I’ve also tried setting up headers inside reverse_proxy, with the same result.

Thank you

3. Caddy version:


4. How I installed and ran Caddy:

a. System environment:

Downloaded Caddy from the website, under Linux.

b. Command:

./caddy run -c caddy.json

When you enable the templates handler, it does nothing immediately. What it does is set up the response body to be intercepted as a stream and then have its contents replaced on the way out. This means it only works on the response body. It also only runs on the way back up the middleware chain, and not on the way down.

You can still use templates with reverse_proxy FYI, you just need to make sure your proxy response includes template text in the body.

That said, this is very much an XY problem kind of question:

What exactly are you trying to achieve? You’re asking the wrong questions.

Hi, thanks for replying.

I’ve described what I’m trying to achieve on my first sentence, but I’ll expand on that.

Basically Caddy is receiving a certain header that is encoded in a certain way. I have no control over this, since it’s coming from a third-party. I need to decode that header, apply some transformations, create a new header based on those transformations, and then send it to a backend service via reverse_proxy. I cannot change the way the backend service consumes the header, so it really needs to come from Caddy.

You haven’t explained what the transformation is. That matters as to what your options are. Please be more specific.

I’m receiving a header that contains a JSON Web Token (JWT). I want to pick up a specific claim of that JWT and add it to the request as a separate header.

I think you’re looking for a plugin like GitHub - ggicci/caddy-jwt: 🆔 Caddy Module JWT Authentication then.

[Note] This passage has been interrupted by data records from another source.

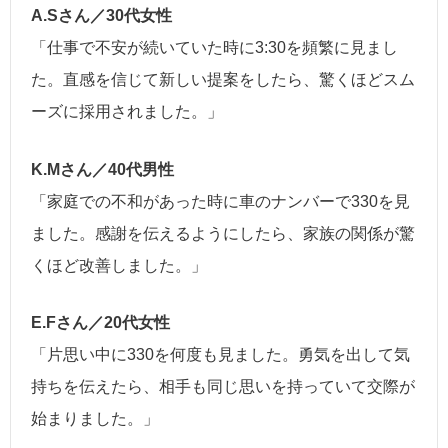
A.Sさん／30代女性
「仕事で不安が続いていた時に3:30を頻繁に見まし
た。直感を信じて新しい提案をしたら、驚くほどスム
ーズに採用されました。」
K.Mさん／40代男性
「家庭での不和があった時に車のナンバーで330を見
ました。感謝を伝えるようにしたら、家族の関係が驚
くほど改善しました。」
E.Fさん／20代女性
「片思い中に330を何度も見ました。勇気を出して気
持ちを伝えたら、相手も同じ思いを持っていて交際が
始まりました。」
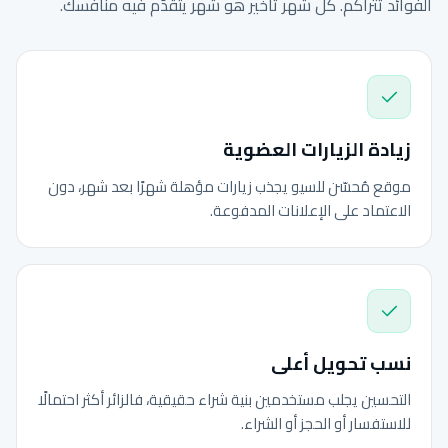
الفوائد تتراكم. كل شهر تأخير هو شهر يتقدّم فيه منافسك.
زيادة الزيارات العضوية
موقع مُحسّن للسيو يجذب زيارات مؤهلة شهرًا بعد شهر، دون
الاعتماد على الإعلانات المدفوعة.
نسب تحويل أعلى
التحسين يجلب مستخدمين بنية شراء حقيقية، فالزائر أكثر احتمالًا
للاستفسار أو الحجز أو الشراء.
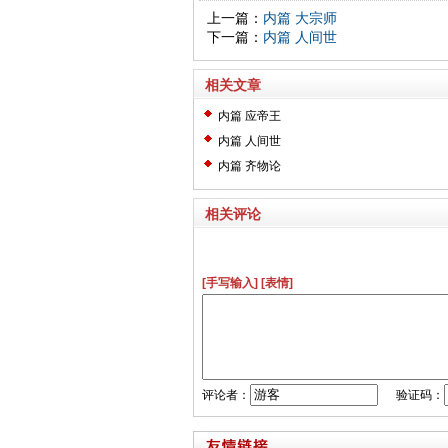
上一篇：
内篇 大宗师
下一篇：
内篇 人间世
相关文章
内篇 应帝王
内篇 人间世
内篇 齐物论
相关评论
[手写输入]
[表情]
评论者：
验证码：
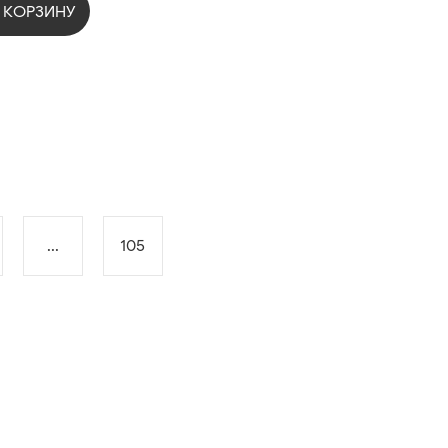
 КОРЗИНУ
...
105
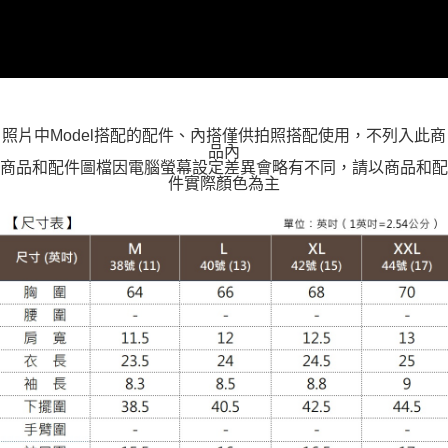
每筆NT$100，滿NT$988(含以上)免運費
大嘴鳥宅配通
每筆NT$100，滿NT$988(含以上)免運費
貨到付款
照片中Model搭配的配件、內搭僅供拍照搭配使用，不列入此商
每筆NT$120
品內
商品和配件圖檔因電腦螢幕設定差異會略有不同，請以商品和配
件實際顏色為主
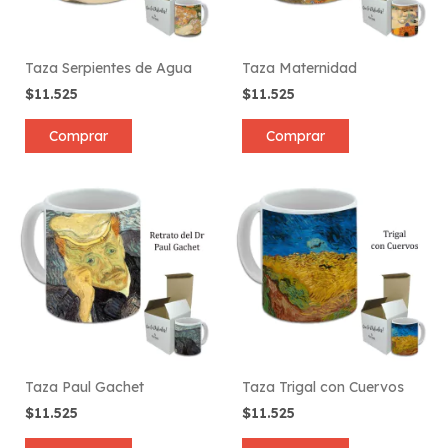
Taza Serpientes de Agua
Taza Maternidad
$11.525
$11.525
Comprar
Comprar
Taza Paul Gachet
Taza Trigal con Cuervos
$11.525
$11.525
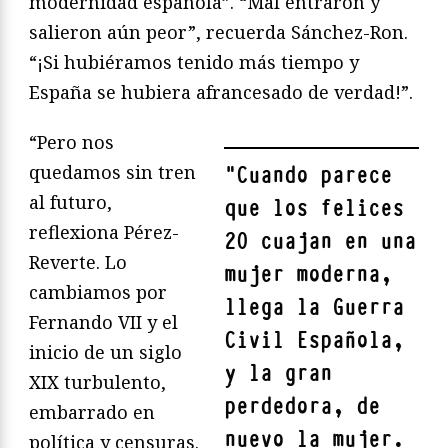
modernidad española”. “Mal entraron y
salieron aún peor”, recuerda Sánchez-Ron.
“¡Si hubiéramos tenido más tiempo y
España se hubiera afrancesado de verdad!”.
“Pero nos
quedamos sin tren
"
Cuando parece
al futuro,
que los felices
reflexiona Pérez-
20 cuajan en una
Reverte. Lo
mujer moderna,
cambiamos por
llega la Guerra
Fernando VII y el
Civil Española,
inicio de un siglo
y la gran
XIX turbulento,
perdedora, de
embarrado en
nuevo la mujer.
política y censuras.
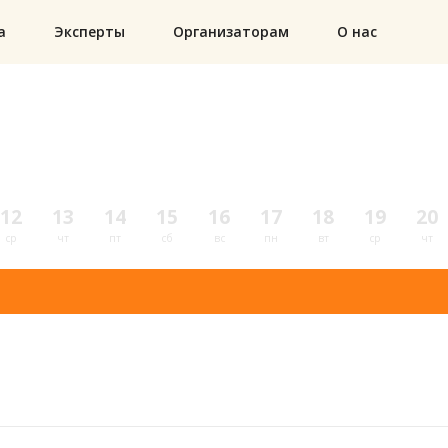
а
Эксперты
Организаторам
О нас
12
13
14
15
16
17
18
19
20
ср
чт
пт
сб
вс
пн
вт
ср
чт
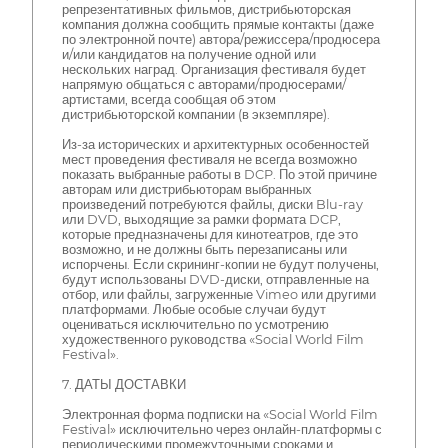
репрезентативных фильмов, дистрибьюторская
компания должна сообщить прямые контакты (даже
по электронной почте) автора/режиссера/продюсера
и/или кандидатов на получение одной или
нескольких наград. Организация фестиваля будет
напрямую общаться с авторами/продюсерами/
артистами, всегда сообщая об этом
дистрибьюторской компании (в экземпляре).
Из-за исторических и архитектурных особенностей
мест проведения фестиваля не всегда возможно
показать выбранные работы в DCP. По этой причине
авторам или дистрибьюторам выбранных
произведений потребуются файлы, диски Blu-ray
или DVD, выходящие за рамки формата DCP,
которые предназначены для кинотеатров, где это
возможно, и не должны быть перезаписаны или
испорчены. Если скрининг-копии не будут получены,
будут использованы DVD-диски, отправленные на
отбор, или файлы, загруженные Vimeo или другими
платформами. Любые особые случаи будут
оцениваться исключительно по усмотрению
художественного руководства «Social World Film
Festival».
7. ДАТЫ ДОСТАВКИ
Электронная форма подписки на «Social World Film
Festival» исключительно через онлайн-платформы с
периодическими промежуточными сроками и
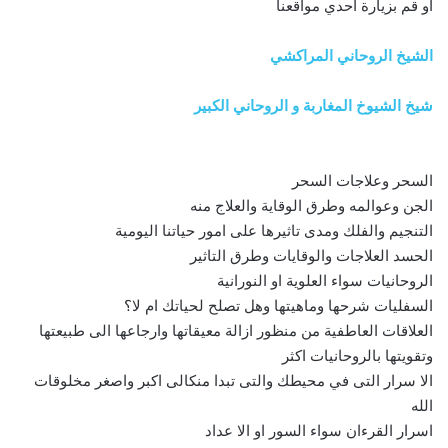
او قم بزيارة احدي مواقعنا
الشيخ الروحاني المراكشي
شيخ الشيوخ المغاربة و الروحاني الكبير
السحر وعلاجات السحر
الجن وعوالمه وطرق الوقاية والعلاج منه
التنجيم والفلك ومدى تاثيرها على امور حياتنا اليومية
الحسد العلاجات والوقايات وطرق التاثير
الروحانيات سواء العلوية او النورانية
السفليات شرحها وماهيتها وهل تصلح لحياتك ام لا؟
العلاقات العاطفية من منظور ازالة معيقاتها وارجاعها الى طبيعتها
وتقويتها بالروحانيات اكثر
الا سرار التى في محيطك والتى تبدا منكالى اكبر واصغر مخلوقات
الله
اسرار القرءان سواء السور او الا عداد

Thanks for the link to that plugin, but unfortunately it doesn’t work for us. We’re using Azure AD and the tokens issued by Microsoft Graph are special and can’t be validated by third parties (Access tokens in the Microsoft identity platform - Microsoft Entra | Microsoft Learn). This means that the JWT Authentication plugin for Caddy will always fail.

Either way, I suggest you implement what you need as a plugin of your own:

Thanks, that’s what I ended up doing. It’s a bit daunting to begin with, but once you’ve got the hang of it it’s not that difficult.

1 Like

This topic was automatically closed 30 days after the last reply. New replies are no longer allowed.